What JSON Schema describes that a TypeScript or Go type can't, and the trade-off you're making when you generate one from a sample.
Schema is a different layer.
A TypeScript type tells the compiler what shape a value has. A JSON Schema tells a validator what shape a value is allowed to have. The first is consumed by a language tool; the second is consumed at runtime, in any language, by any conforming implementation. Schemas survive across languages, encode richer constraints (string patterns, numeric ranges, format hints), and form the basis of OpenAPI, AsyncAPI and most modern API contracts.

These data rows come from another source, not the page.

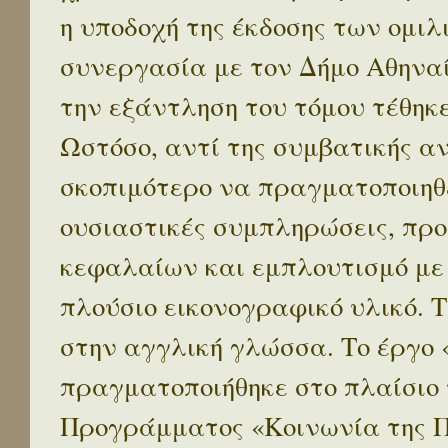
η υποδοχή της έκδοσης των ομι
συνεργασία με τον Δήμο Αθηναί
την εξάντληση του τόμου τέθηκ
Ωστόσο, αντί της συμβατικής α
σκοπιμότερο να πραγματοποιηθε
ουσιαστικές συμπληρώσεις, προ
κεφαλαίων και εμπλουτισμό με
πλούσιο εικονογραφικό υλικό. 
στην αγγλική γλώσσα. Το έργο
πραγματοποιήθηκε στο πλαίσιο 
Προγράμματος «Κοινωνία της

type = shape ; schema = contract
Draft 7, 2019-09, 2020-12.
JSON Schema has gone through several drafts; the still-most-deployed is Draft 7, and 2020-12 is the modern standard. The differences are in how composition works (Draft 7's definitions became $defs), how unevaluated properties are handled, and which keywords exist. Inference tools usually emit Draft 7 or 2020-12 by default; pick whichever your validator supports.
The inferred fields.
A reasonable inferrer reads each value and emits a type, a properties map for objects, an items spec for arrays, and a required list for keys that appeared in every sample. Beyond that baseline it can add format hints (date-time, email, uri) detected from string values, minLength/maxLength/pattern from observed string ranges, and minimum/maximum from numeric extremes. The default behaviour is structure-only; richer constraints have to be opted in or set by hand.
A worked schema.
From { "id": 7, "email": "a@b.com", "tags": ["x", "y"] }, a useful schema is: { "type": "object", "properties": { "id": { "type": "integer" }, "email": { "type": "string", "format": "email" }, "tags": { "type": "array", "items": { "type": "string" } } }, "required": ["id","email","tags"] }. The format hint for email is detected; the integer vs number distinction comes from the absence of decimals in the sample.
object + array shape
single sample
Required because the key appeared; format-email because the value matched.

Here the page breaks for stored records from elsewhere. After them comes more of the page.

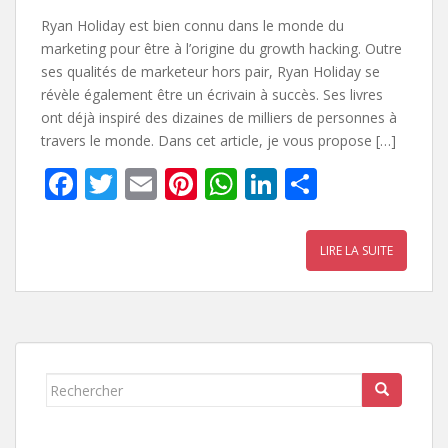
Ryan Holiday est bien connu dans le monde du
marketing pour être à l’origine du growth hacking. Outre
ses qualités de marketeur hors pair, Ryan Holiday se
révèle également être un écrivain à succès. Ses livres
ont déjà inspiré des dizaines de milliers de personnes à
travers le monde. Dans cet article, je vous propose […]
F
T
E
Pi
W
Li
P
ac
w
m
nt
h
n
ar
e
itt
ai
er
at
k
ta
LIRE LA SUITE
b
er
l
e
s
e
g
o
st
A
dI
er
o
p
n
k
p
Rechercher...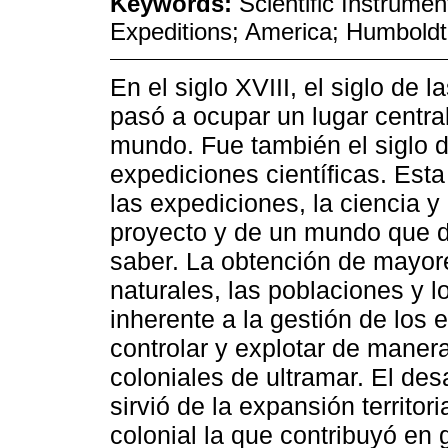
Keywords:
Scientific Instrumen
Expeditions; America; Humboldt
En el siglo XVIII, el siglo de l
pasó a ocupar un lugar centra
mundo. Fue también el siglo d
expediciones científicas. Esta
las expediciones, la ciencia y
proyecto y de un mundo que di
saber. La obtención de mayor
naturales, las poblaciones y l
inherente a la gestión de los 
controlar y explotar de manera
coloniales de ultramar. El desa
sirvió de la expansión territori
colonial la que contribuyó en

type: object → properties + items + required + format hints
= A minimal but complete schema
The "no example shows it" problem.
Schema inference from a single document inflates "required" too aggressively — every field present is required. With multiple samples the inferrer can widen properly: a field that's missing from any sample becomes optional. The right input is therefore a representative collection (a few hundred real documents), not one perfect example. The opposite mistake is generalising too far: a sample collection of homogeneous documents will emit a schema with everything optional, which validates almost anything.

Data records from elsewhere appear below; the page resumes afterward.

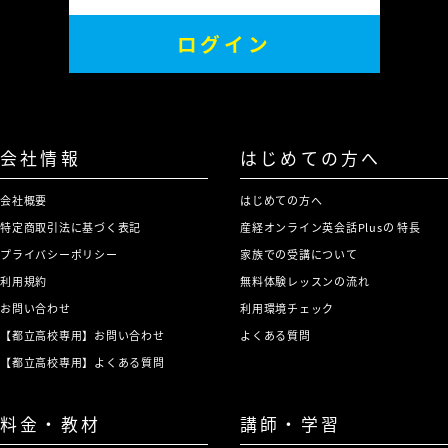
ログイン
会社情報
はじめての方へ
会社概要
はじめての方へ
特定商取引法に基づく表記
産経オンライン英会話Plusの 特長
プライバシーポリシー
家族での受講について
利用規約
無料体験レッスンの流れ
お問い合わせ
利用環境チェック
【都立高校専用】お問い合わせ
よくある質問
【都立高校専用】よくある質問
料金・教材
講師・学習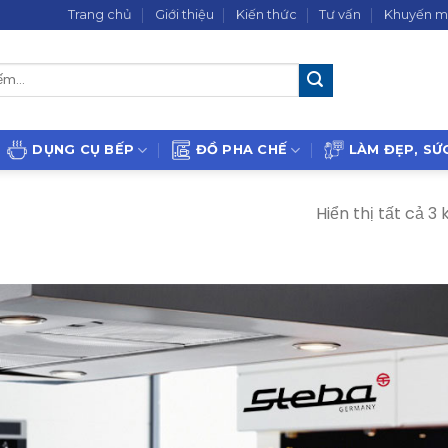
Trang chủ
Giới thiệu
Kiến thức
Tư vấn
Khuyến m
DỤNG CỤ BẾP
ĐỒ PHA CHẾ
LÀM ĐẸP, SỨ
Hiển thị tất cả 3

Composition with allOf / anyOf / oneOf.
These are the keywords that distinguish JSON Schema from simple type systems. allOf says "the value must validate against all of these schemas" — used for inheritance and extension. anyOf says "at least one" — used for permissive unions. oneOf says "exactly one" — used for discriminated unions where only one shape can fit. Naive inferrers don't produce these; sophisticated ones detect tagged unions in arrays and emit oneOf with a discriminator.
Schemas drive everything downstream.
A clean JSON Schema is the input to dozens of code generators (quicktype, openapi- generator, datamodel-code-generator), to validators in every major language, to mock- data generators, to API documentation tools, to record-shape databases. Investing in the schema rather than the language-specific output is the durable path: it ages better than any one language's idioms, and a single schema fans out to a dozen consumers.